*Required action*: What you return must be every line below that includes the word "arts".

Data section below:

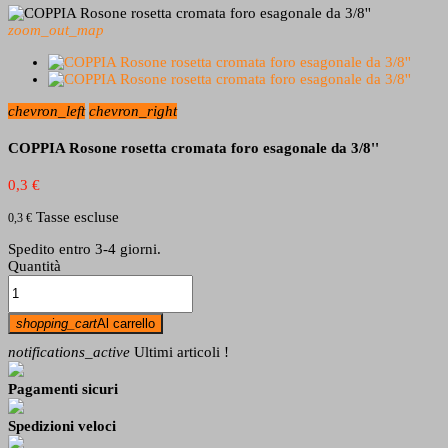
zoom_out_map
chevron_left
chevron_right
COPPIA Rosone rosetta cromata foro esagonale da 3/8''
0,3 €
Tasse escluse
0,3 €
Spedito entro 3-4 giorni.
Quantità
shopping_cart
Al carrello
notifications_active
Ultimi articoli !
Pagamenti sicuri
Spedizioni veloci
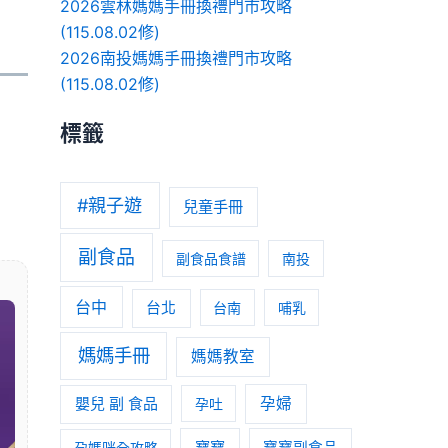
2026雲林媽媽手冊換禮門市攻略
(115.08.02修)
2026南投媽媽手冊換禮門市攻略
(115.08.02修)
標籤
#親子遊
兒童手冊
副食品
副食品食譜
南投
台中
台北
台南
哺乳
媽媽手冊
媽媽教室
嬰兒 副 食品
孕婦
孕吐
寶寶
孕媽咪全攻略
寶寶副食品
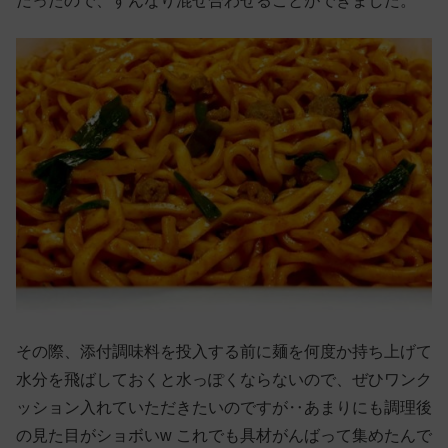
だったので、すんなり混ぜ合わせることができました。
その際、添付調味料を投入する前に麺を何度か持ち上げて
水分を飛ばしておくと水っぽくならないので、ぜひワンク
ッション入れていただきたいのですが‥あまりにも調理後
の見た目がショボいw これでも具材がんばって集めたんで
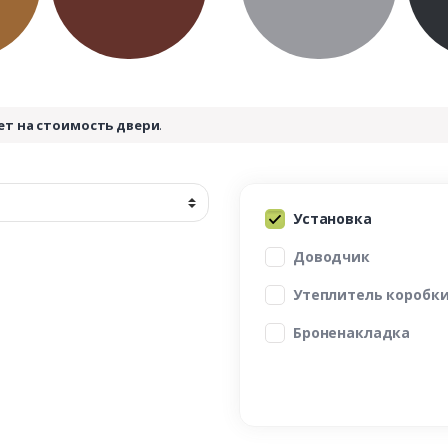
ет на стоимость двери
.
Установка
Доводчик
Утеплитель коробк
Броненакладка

End of Data section.
Data section below:

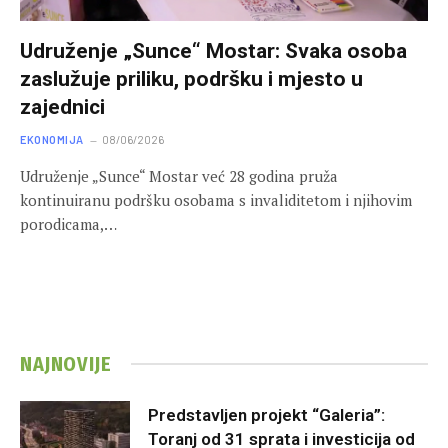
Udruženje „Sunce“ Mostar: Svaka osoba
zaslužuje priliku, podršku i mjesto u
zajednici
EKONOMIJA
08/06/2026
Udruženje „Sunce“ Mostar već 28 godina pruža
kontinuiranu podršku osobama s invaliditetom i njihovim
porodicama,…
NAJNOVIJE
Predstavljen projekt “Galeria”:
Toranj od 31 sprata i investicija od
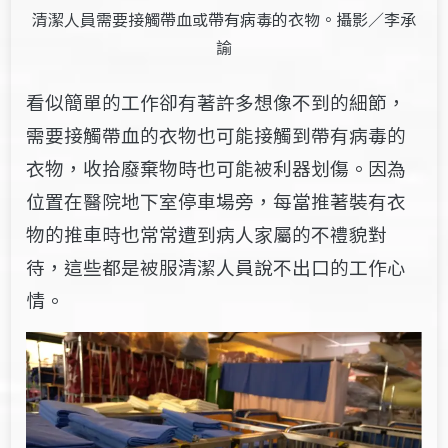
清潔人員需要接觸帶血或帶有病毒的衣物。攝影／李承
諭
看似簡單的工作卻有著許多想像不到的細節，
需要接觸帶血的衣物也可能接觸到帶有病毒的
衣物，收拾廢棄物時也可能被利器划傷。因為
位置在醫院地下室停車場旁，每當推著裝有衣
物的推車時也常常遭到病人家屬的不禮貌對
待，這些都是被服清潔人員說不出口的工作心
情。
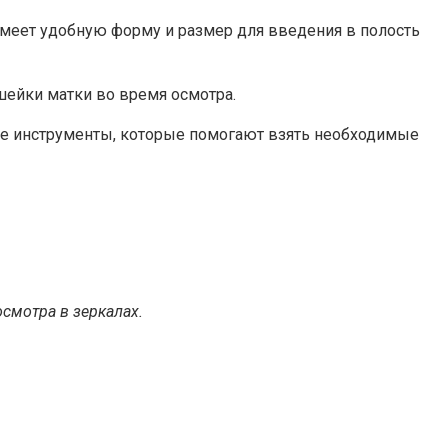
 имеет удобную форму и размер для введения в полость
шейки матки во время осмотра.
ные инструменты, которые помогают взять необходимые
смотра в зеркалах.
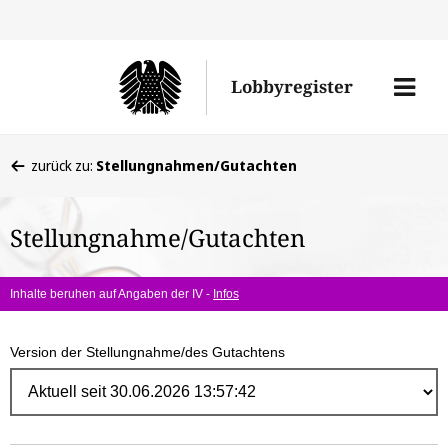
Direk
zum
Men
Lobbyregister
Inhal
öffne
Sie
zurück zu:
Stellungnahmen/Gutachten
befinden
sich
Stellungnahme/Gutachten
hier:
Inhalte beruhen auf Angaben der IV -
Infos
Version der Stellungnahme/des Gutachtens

End of Data section.
Data section below:

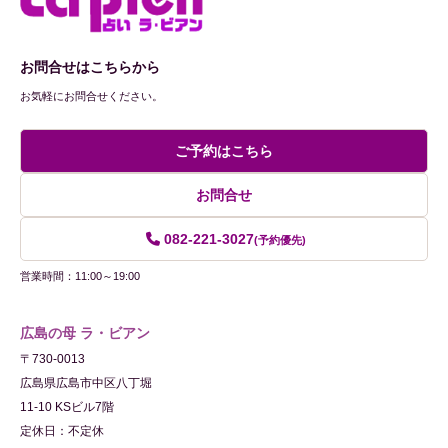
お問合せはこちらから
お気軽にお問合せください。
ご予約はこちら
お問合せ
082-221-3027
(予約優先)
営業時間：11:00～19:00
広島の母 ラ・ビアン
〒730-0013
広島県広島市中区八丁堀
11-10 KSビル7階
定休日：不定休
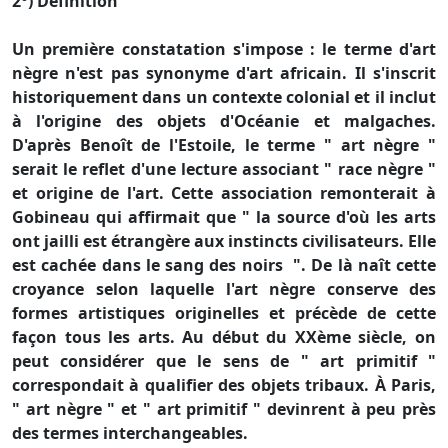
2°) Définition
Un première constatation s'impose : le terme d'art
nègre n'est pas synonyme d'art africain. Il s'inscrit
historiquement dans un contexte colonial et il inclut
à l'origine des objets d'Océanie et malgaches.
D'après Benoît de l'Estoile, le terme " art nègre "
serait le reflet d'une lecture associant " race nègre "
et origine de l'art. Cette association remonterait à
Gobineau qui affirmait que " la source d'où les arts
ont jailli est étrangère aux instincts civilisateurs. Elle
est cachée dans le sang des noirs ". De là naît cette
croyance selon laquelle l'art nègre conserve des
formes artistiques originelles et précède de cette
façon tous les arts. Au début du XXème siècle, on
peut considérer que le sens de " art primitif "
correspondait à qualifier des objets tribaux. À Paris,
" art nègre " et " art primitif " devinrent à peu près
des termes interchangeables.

End of Data section.

*Output for this task*:
Gobineau qui affirmait que " la source d'où les arts
façon tous les arts. Au début du XXème siècle, on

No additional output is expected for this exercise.